Committed and pushed now. Thanks!
I reformatted the testsuite files, to get saner diffs to the previous version. I also added a define NETTLE_SHA3_FIPS202 to sha3.h.
Regards, /Niels
On Tue, Aug 25, 2015 at 9:49 PM, Niels Möller nisse@lysator.liu.se wrote:
Nikos Mavrogiannopoulos n.mavrogiannopoulos@gmail.com writes:
The attached two patches update SHA3 to the final published version.
Committed and pushed now. Thanks! I reformatted the testsuite files, to get saner diffs to the previous version. I also added a define NETTLE_SHA3_FIPS202 to sha3.h.

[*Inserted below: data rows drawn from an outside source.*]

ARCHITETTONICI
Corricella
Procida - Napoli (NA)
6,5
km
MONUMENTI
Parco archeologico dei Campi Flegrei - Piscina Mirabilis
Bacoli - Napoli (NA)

I was wondering whether we should also add an HMAC API for SHA3. While it is easy to do a MAC from SHA-3 only HMAC is defined in FIPS202. Attached you'll find an initial patch, but unfortunately I could find no test vectors to verify.
regards, Nikos
Nikos Mavrogiannopoulos n.mavrogiannopoulos@gmail.com writes:
I was wondering whether we should also add an HMAC API for SHA3. While it is easy to do a MAC from SHA-3 only HMAC is defined in FIPS202.
Technically, it makes more sense to do sha3-based mac without hmac. But if hmac-sha3 is the standardized way, we might need to support that. I guess there aren't any applications of hmac-sha3 yet?

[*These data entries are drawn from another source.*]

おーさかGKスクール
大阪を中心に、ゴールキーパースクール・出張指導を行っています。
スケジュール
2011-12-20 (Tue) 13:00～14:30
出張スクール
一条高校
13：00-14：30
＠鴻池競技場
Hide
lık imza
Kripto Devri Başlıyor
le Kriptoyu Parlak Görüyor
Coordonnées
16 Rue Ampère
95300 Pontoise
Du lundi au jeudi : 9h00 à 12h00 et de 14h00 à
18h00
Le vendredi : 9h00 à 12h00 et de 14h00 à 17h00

In Sec 7. "Conformance" in FIPS202, it says that HMAC is "One of the approved uses of cryptographic hash functions", and then it specifies the block sizes for the sha3 hashes (Table 3) so that hmac is well defined.
But I don't read that as recommending that anyone should use hmac-sha3. And I think this table was added in response to one of the comments (http://csrc.nist.gov/groups/ST/hash/sha-3/documents/fips202_comments/Rombout...)

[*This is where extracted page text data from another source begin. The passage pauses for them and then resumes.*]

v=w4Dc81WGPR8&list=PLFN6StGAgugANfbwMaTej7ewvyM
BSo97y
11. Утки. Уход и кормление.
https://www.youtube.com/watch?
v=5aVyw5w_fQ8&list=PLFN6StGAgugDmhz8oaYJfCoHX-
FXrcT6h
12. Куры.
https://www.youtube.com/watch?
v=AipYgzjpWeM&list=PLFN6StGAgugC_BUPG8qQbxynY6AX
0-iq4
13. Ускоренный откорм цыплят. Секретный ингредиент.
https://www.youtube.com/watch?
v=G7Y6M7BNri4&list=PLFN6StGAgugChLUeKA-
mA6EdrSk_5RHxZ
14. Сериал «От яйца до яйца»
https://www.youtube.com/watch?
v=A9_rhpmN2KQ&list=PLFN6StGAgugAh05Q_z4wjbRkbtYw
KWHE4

Attached you'll find an initial patch, but unfortunately I could find no test vectors to verify.
Maybe implementation of hmac-sha3 could wait until there's some specification of it including test vectors?
Regards, /Niels
On Wed, Aug 26, 2015 at 10:29 AM, Niels Möller nisse@lysator.liu.se wrote:
Attached you'll find an initial patch, but unfortunately I could find no test vectors to verify.
Maybe implementation of hmac-sha3 could wait until there's some specification of it including test vectors?
Yes, let's not delay sha3 being fixed because of hmac.